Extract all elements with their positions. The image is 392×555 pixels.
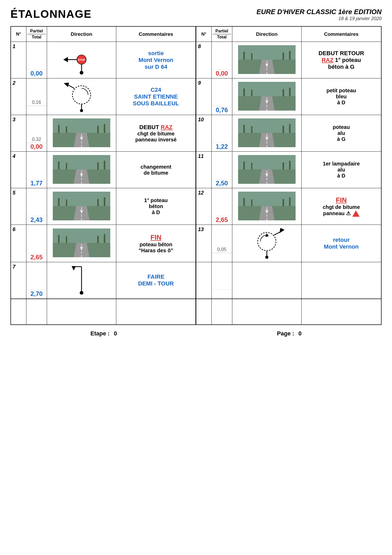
- svg-point-1: [80, 71, 83, 75]
- footer-etape: Etape : 0: [90, 330, 117, 337]
- svg-rect-60: [243, 162, 245, 169]
- svg-rect-45: [289, 124, 291, 133]
- row-num-right: [196, 262, 211, 299]
- main-table: N° Partiel Total Direction Commentaires …: [10, 26, 382, 299]
- row-num-right: 11: [196, 152, 211, 188]
- blank-cell: [26, 299, 47, 325]
- col-header-commentaires-right: Commentaires: [301, 26, 381, 42]
- svg-rect-70: [66, 199, 67, 206]
- svg-rect-87: [58, 235, 60, 243]
- svg-rect-74: [238, 192, 296, 206]
- svg-rect-27: [289, 88, 291, 96]
- row-commentaires-left: DEBUT RAZchgt de bitumepanneau inversé: [116, 115, 196, 152]
- row-partiel-left: 0,00: [26, 42, 47, 78]
- svg-rect-43: [251, 126, 252, 133]
- col-header-commentaires-left: Commentaires: [116, 26, 196, 42]
- row-direction-left: [47, 115, 116, 152]
- row-num-right: 13: [196, 225, 211, 262]
- svg-rect-20: [238, 82, 296, 96]
- svg-rect-12: [283, 53, 284, 60]
- row-commentaires-left: FAIREDEMI - TOUR: [116, 262, 196, 299]
- row-partiel-right: 2,65: [211, 188, 232, 225]
- svg-rect-54: [104, 161, 105, 169]
- svg-rect-35: [97, 126, 99, 133]
- svg-rect-51: [58, 162, 60, 169]
- row-num-right: 12: [196, 188, 211, 225]
- svg-rect-83: [53, 228, 110, 243]
- etape-val: 0: [114, 330, 117, 337]
- svg-rect-24: [243, 88, 245, 96]
- col-header-partiel-left: Partiel Total: [26, 26, 47, 42]
- blank-table: [10, 299, 382, 325]
- svg-rect-80: [283, 199, 284, 206]
- svg-rect-29: [53, 118, 110, 133]
- svg-rect-26: [283, 89, 284, 96]
- row-partiel-left: 1,77: [26, 152, 47, 188]
- blank-cell: [196, 299, 211, 325]
- footer: Etape : 0 Page : 0: [10, 330, 382, 337]
- svg-rect-90: [104, 234, 105, 243]
- row-commentaires-left: 1° poteaubétonà D: [116, 188, 196, 225]
- svg-rect-89: [97, 236, 99, 243]
- table-header-row: N° Partiel Total Direction Commentaires …: [11, 26, 381, 42]
- blank-row: [11, 299, 381, 325]
- col-header-partiel-right: Partiel Total: [211, 26, 232, 42]
- page-label: Page :: [277, 330, 294, 337]
- svg-rect-71: [97, 199, 99, 206]
- footer-page: Page : 0: [277, 330, 302, 337]
- svg-rect-69: [58, 198, 60, 206]
- blank-cell: [11, 299, 26, 325]
- row-direction-left: [47, 78, 116, 115]
- blank-cell: [47, 299, 116, 325]
- table-row: 52,43 1° poteaubétonà D122,65: [11, 188, 381, 225]
- svg-rect-36: [104, 124, 105, 133]
- svg-rect-56: [238, 155, 296, 169]
- row-num-left: 3: [11, 115, 26, 152]
- row-direction-right: [232, 188, 302, 225]
- row-direction-left: [47, 152, 116, 188]
- table-row: 41,77 changementde bitume112,50: [11, 152, 381, 188]
- row-partiel-right: 0,76: [211, 78, 232, 115]
- row-commentaires-right: FINchgt de bitumepanneau ⚠ ↺: [301, 188, 381, 225]
- row-direction-right: [232, 225, 302, 262]
- event-title: EURE D'HIVER CLASSIC 1ère EDITION: [256, 8, 382, 16]
- svg-rect-44: [283, 126, 284, 133]
- row-num-right: 9: [196, 78, 211, 115]
- row-direction-left: [47, 188, 116, 225]
- row-num-left: 6: [11, 225, 26, 262]
- svg-rect-13: [289, 51, 291, 60]
- row-commentaires-right: poteaualuà G: [301, 115, 381, 152]
- svg-rect-10: [243, 52, 245, 60]
- svg-rect-52: [66, 163, 67, 169]
- row-num-left: 7: [11, 262, 26, 299]
- row-commentaires-left: C24SAINT ETIENNESOUS BAILLEUL: [116, 78, 196, 115]
- row-commentaires-right: petit poteaubleuà D: [301, 78, 381, 115]
- svg-rect-34: [66, 126, 67, 133]
- blank-cell: [211, 299, 232, 325]
- svg-marker-96: [279, 228, 285, 233]
- row-direction-right: [232, 78, 302, 115]
- event-date: 18 & 19 janvier 2020: [256, 16, 382, 21]
- row-direction-right: [232, 42, 302, 78]
- svg-rect-79: [251, 199, 252, 206]
- row-direction-left: STOP: [47, 42, 116, 78]
- svg-rect-72: [104, 197, 105, 206]
- etape-label: Etape :: [90, 330, 109, 337]
- row-direction-left: [47, 225, 116, 262]
- svg-marker-3: [63, 57, 68, 62]
- svg-rect-38: [238, 118, 296, 133]
- row-partiel-left: 0,16: [26, 78, 47, 115]
- table-row: 62,65 FINpoteau béton"Haras des ô"130,05: [11, 225, 381, 262]
- col-header-direction-left: Direction: [47, 26, 116, 42]
- row-commentaires-left: sortieMont Vernonsur D 64: [116, 42, 196, 78]
- row-partiel-left: 0,320,00: [26, 115, 47, 152]
- svg-point-17: [80, 109, 83, 112]
- row-commentaires-left: changementde bitume: [116, 152, 196, 188]
- svg-rect-53: [97, 162, 99, 170]
- page-val: 0: [298, 330, 302, 337]
- row-commentaires-right: 1er lampadairealuà D: [301, 152, 381, 188]
- svg-rect-81: [289, 197, 291, 206]
- row-direction-left: [47, 262, 116, 299]
- row-commentaires-right: DEBUT RETOURRAZ 1° poteaubéton à G: [301, 42, 381, 78]
- svg-rect-42: [243, 125, 245, 133]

THE TASK: Your answer should be one number: how many lines in the material hold the string "blank".

TASK ANSWER: 7